> _Problem to solve_: Take the lines below beginning at the line that has "Design Articles" and stopping after the line that has "and processes that", and print them exactly as they are, with no other lines.

Items listed in a dataset:
-----
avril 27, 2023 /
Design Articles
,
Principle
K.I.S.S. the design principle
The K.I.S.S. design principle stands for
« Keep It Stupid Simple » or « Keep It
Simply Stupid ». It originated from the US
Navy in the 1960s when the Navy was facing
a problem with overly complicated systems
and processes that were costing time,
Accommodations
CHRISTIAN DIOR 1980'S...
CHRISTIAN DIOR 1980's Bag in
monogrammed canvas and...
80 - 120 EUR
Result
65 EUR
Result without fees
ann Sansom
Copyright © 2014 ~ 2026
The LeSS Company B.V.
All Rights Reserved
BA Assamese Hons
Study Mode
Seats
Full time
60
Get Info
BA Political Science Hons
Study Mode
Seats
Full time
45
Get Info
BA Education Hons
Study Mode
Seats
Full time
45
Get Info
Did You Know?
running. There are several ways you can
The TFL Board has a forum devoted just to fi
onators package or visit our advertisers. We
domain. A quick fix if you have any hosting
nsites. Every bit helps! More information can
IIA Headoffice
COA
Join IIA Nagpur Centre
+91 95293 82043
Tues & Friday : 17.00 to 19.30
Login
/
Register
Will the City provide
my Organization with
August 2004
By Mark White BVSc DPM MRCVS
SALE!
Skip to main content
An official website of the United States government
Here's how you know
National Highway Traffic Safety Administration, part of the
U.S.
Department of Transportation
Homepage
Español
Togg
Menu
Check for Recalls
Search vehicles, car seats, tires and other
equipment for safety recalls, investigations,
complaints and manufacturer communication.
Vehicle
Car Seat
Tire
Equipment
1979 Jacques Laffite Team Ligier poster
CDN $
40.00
-----
> _Answer box_:
Design Articles
,
Principle
K.I.S.S. the design principle
The K.I.S.S. design principle stands for
« Keep It Stupid Simple » or « Keep It
Simply Stupid ». It originated from the US
Navy in the 1960s when the Navy was facing
a problem with overly complicated systems
and processes that were costing time,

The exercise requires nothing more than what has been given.